Single-molecule folding studies and genetic regulation of a S-adenosylmethionine (SAM) riboswitch / Études de la régulation génétique et du repliement du ribogétulateur SAM

S-腺苷甲硫氨酸 (SAM) 核糖开关的单分子折叠研究和遗传调控 / Átudes de la régulation génétique et du repliement du ribogétulateur SAM

• 批准号: 262090-2013
• 负责人: Lafontaine, Daniel
• 金额: $ 4.23万
• 依托单位: Université de Sherbrooke
• 依托单位国家: 加拿大
• 项目类别: Discovery Grants Program - Individual
• 财政年份: 2015
• 资助国家: 加拿大
• 起止时间: 2015-01-01 至 2016-12-31
• 项目状态: 已结题
• 来源: https://www.nserc-crsng.gc.ca/ase-oro/Details-Detailles_eng.asp?id=571233
• 关键词: Single; molecule; folding; studies; genetic

Riboswitches are structured motifs that usually reside in the non-coding region of mRNAs, where they bind metabolites and control gene expression. Unlike many other genetic control systems, riboswitches do not directly require metabolite-binding proteins to act as sensors, and thus provide a direct link between the genetic information that is encoded by an mRNA and its cellular environment. This research program will first aim to characterize the importance of residues of the S-adenosylmethionine (SAM) aptamer that are required to attain the native structure using a variety of biochemical and biophysical techniques, such as FRET (Fluorescence Resonance Energy Transfer). FRET provides a unique way of determining angles between subtended different arms in a junction and the identification of stacking partners. Key mutants will be engineered to study how riboswitch folding domains are used in the ligand recognition mechanism. The second goal will be the characterization of a recently uncovered folding transition, the ligand-dependent helical twist. The third goal of the proposed research will consist in the characterization of the riboswitch conformational changes in real time, which is only attainable using single-molecule approaches. The single-molecule FRET (sm-FRET) technique is unique in its ability to monitor dynamic structural changes of RNA molecules in real time, which provides a complete view of the folding pathway of riboswitches by revealing discrete intermediates together with their associated folding rate(s). Such measurements will be obtained using a state-of-the-art single-molecule total-internal reflection (TIR) setup coupled to an electron-multiplying CCD camera allowing observation time in the range of the low-millisecond timescale. Clearly, we expect to characterize the entire folding pathway of the riboswitch and to obtain a more complete understanding by which ligand binding to the riboswitch is harnessed to ensure a timely and efficient genetic regulation. The characterization of the SAM riboswitch will provide new insights on RNA folding mechanisms, and how it is involved in the ligand binding specificity that is crucial for the control of genetic expression.
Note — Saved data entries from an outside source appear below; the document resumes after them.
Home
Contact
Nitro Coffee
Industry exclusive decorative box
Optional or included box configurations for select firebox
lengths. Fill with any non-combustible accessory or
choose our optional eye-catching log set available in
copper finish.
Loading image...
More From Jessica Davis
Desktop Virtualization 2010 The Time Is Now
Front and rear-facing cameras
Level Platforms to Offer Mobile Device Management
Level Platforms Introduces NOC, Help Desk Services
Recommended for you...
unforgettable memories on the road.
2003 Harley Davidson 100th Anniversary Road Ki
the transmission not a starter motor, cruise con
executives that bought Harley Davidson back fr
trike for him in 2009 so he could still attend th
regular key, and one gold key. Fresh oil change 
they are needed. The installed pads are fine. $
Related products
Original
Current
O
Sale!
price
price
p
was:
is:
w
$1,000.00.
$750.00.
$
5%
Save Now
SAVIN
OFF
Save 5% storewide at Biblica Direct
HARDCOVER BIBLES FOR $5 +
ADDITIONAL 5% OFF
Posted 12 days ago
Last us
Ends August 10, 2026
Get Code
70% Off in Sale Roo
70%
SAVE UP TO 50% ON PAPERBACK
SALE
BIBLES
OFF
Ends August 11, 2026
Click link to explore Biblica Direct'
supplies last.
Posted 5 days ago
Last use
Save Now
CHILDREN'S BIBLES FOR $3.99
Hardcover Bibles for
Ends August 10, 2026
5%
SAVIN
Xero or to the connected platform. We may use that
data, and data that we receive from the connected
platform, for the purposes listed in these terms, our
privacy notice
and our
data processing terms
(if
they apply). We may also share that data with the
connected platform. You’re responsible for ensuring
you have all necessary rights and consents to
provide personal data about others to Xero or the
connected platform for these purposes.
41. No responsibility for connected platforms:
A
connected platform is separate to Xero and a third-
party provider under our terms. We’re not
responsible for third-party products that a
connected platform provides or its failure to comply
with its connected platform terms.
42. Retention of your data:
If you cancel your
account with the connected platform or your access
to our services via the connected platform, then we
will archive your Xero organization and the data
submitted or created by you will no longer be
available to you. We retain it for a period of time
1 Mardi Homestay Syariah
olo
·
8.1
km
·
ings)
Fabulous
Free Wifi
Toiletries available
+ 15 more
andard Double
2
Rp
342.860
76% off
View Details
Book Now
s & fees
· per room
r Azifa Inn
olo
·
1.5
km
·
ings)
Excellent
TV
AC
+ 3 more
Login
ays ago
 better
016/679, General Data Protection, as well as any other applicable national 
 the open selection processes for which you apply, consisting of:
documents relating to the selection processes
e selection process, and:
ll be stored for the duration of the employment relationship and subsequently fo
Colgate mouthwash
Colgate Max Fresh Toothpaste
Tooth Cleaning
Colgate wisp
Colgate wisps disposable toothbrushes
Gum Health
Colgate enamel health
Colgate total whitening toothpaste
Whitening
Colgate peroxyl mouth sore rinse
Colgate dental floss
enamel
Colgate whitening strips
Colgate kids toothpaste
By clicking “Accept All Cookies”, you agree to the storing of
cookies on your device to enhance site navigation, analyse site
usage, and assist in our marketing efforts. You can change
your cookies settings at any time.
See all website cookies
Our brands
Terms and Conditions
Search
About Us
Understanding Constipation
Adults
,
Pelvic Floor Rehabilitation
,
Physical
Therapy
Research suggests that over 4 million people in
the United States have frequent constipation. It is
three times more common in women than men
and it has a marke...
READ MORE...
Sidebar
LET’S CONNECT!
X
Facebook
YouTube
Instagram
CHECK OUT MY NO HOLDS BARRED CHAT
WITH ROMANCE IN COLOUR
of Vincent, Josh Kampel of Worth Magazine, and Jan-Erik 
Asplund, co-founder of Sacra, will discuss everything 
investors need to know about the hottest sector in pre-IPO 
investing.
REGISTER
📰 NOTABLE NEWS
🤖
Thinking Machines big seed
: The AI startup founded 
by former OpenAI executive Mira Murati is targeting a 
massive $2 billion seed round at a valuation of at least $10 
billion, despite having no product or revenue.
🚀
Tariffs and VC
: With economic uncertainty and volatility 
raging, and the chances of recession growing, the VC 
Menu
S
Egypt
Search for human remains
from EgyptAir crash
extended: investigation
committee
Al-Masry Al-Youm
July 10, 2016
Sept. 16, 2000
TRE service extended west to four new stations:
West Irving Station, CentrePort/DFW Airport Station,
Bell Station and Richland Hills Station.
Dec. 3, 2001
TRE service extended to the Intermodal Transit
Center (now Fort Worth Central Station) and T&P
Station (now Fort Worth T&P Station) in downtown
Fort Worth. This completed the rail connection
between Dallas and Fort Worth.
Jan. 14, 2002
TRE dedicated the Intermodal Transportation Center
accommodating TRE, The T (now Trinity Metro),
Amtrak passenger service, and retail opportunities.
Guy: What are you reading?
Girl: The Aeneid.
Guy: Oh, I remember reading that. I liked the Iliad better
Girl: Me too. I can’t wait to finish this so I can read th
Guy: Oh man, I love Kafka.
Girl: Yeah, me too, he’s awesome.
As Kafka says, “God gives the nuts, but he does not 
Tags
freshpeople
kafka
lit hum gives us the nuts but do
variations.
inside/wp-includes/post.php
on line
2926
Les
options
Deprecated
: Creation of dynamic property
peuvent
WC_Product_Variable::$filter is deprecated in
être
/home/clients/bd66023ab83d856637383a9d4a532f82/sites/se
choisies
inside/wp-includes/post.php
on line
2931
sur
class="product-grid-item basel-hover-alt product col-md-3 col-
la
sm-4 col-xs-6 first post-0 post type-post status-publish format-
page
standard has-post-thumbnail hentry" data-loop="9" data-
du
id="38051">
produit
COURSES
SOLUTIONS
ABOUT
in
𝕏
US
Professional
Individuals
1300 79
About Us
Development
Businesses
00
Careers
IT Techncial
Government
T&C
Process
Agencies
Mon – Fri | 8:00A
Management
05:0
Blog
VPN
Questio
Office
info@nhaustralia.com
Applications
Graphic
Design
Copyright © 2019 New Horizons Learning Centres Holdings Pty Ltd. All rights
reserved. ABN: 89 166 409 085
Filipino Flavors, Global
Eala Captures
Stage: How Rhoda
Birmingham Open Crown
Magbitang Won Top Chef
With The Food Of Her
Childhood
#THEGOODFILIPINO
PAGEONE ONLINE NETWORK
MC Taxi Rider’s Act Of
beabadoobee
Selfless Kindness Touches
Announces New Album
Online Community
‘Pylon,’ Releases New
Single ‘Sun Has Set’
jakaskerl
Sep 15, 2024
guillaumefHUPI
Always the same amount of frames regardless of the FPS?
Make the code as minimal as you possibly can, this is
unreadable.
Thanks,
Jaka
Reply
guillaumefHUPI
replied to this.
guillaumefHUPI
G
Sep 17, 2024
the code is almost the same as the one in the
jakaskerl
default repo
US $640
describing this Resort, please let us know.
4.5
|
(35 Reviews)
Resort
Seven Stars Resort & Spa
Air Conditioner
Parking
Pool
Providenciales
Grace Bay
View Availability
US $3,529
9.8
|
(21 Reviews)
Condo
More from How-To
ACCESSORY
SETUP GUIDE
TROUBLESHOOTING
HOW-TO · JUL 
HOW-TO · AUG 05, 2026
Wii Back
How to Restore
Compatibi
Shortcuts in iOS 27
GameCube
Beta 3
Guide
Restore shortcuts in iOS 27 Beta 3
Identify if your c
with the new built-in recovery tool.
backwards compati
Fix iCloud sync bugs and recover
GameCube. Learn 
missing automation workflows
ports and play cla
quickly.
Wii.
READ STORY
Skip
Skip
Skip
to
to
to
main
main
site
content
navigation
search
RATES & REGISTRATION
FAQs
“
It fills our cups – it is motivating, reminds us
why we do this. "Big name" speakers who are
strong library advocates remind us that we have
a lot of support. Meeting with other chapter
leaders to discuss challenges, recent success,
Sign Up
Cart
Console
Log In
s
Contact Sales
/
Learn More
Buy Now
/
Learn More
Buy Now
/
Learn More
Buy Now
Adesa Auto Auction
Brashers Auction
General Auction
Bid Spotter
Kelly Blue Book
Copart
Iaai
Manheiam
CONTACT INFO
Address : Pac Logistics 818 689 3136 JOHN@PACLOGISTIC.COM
核糖开关是一种结构化的基序，通常位于mRNA的非编码区，在那里它们结合代谢物并控制基因表达。与许多其他遗传控制系统不同，核糖开关不直接需要代谢物结合蛋白作为传感器，因此在mRNA编码的遗传信息与其细胞环境之间提供了直接联系。该研究计划的目的首先是表征S-腺苷甲硫氨酸（SAM）适体残基的重要性，这些残基是使用各种生物化学和生物物理技术（如FRET）获得天然结构所需的。FRET提供了一种独特的方式来确定对向不同的臂之间的角度在一个路口和堆叠合作伙伴的识别。关键突变体将被工程化以研究核糖开关折叠结构域如何用于配体识别机制。第二个目标将是表征最近发现的折叠过渡，配体依赖的螺旋扭曲。所提出的研究的第三个目标将包括核糖开关构象变化的表征在真实的时间，这是只能实现使用单分子的方法。单分子FRET（sm-FRET）技术能够真实的实时监测RNA分子的动态结构变化，通过揭示离散的中间体及其相关的折叠速率，提供了核糖开关折叠途径的完整视图。这样的测量将获得使用一个国家的最先进的单分子全内反射（TIR）设置耦合到电子倍增CCD相机，允许在低毫秒的时间尺度范围内的观察时间。显然，我们期望表征核糖开关的整个折叠途径，并获得更完整的理解，其中配体结合核糖开关是利用，以确保及时和有效的遗传调控。SAM核糖开关的表征将为RNA折叠机制以及它如何参与对基因表达控制至关重要的配体结合特异性提供新的见解。